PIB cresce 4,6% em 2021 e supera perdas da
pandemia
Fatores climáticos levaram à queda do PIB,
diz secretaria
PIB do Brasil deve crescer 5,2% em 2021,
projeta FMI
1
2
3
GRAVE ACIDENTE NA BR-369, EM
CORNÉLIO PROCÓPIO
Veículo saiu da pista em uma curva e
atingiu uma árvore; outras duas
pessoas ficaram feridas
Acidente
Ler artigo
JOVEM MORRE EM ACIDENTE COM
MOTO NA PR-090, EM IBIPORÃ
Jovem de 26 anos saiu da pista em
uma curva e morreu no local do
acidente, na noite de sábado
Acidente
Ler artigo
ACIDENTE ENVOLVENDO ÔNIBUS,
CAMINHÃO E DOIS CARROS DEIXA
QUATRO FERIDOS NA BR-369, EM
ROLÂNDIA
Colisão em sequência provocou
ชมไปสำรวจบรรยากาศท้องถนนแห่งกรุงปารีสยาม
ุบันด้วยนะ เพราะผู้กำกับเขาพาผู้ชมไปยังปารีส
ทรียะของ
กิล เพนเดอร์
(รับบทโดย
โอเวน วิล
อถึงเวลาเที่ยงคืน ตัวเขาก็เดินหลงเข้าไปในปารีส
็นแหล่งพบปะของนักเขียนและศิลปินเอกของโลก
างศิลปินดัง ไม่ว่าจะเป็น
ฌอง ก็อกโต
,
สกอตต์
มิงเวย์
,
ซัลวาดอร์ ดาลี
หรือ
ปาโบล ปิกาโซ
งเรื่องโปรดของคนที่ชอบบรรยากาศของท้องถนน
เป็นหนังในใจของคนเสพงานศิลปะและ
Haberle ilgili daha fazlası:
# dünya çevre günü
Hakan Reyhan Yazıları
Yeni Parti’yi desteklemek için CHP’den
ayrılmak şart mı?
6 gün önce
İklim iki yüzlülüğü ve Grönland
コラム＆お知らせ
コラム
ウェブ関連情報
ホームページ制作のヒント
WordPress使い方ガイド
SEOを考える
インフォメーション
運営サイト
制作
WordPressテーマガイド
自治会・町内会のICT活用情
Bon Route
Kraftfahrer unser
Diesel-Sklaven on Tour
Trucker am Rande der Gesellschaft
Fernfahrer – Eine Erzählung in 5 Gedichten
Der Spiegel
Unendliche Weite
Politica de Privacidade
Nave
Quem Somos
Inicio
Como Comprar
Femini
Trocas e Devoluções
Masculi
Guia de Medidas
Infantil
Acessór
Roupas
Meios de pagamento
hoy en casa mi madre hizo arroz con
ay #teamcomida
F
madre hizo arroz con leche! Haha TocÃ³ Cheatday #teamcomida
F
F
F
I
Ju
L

....

## Brief
Return only the lines from the beginning of the material up to and including the line with "MOTO NA PR-090, EM IBIPORÃ", exactly as written.

## Solution for this problem
PIB cresce 4,6% em 2021 e supera perdas da
pandemia
Fatores climáticos levaram à queda do PIB,
diz secretaria
PIB do Brasil deve crescer 5,2% em 2021,
projeta FMI
1
2
3
GRAVE ACIDENTE NA BR-369, EM
CORNÉLIO PROCÓPIO
Veículo saiu da pista em uma curva e
atingiu uma árvore; outras duas
pessoas ficaram feridas
Acidente
Ler artigo
JOVEM MORRE EM ACIDENTE COM
MOTO NA PR-090, EM IBIPORÃ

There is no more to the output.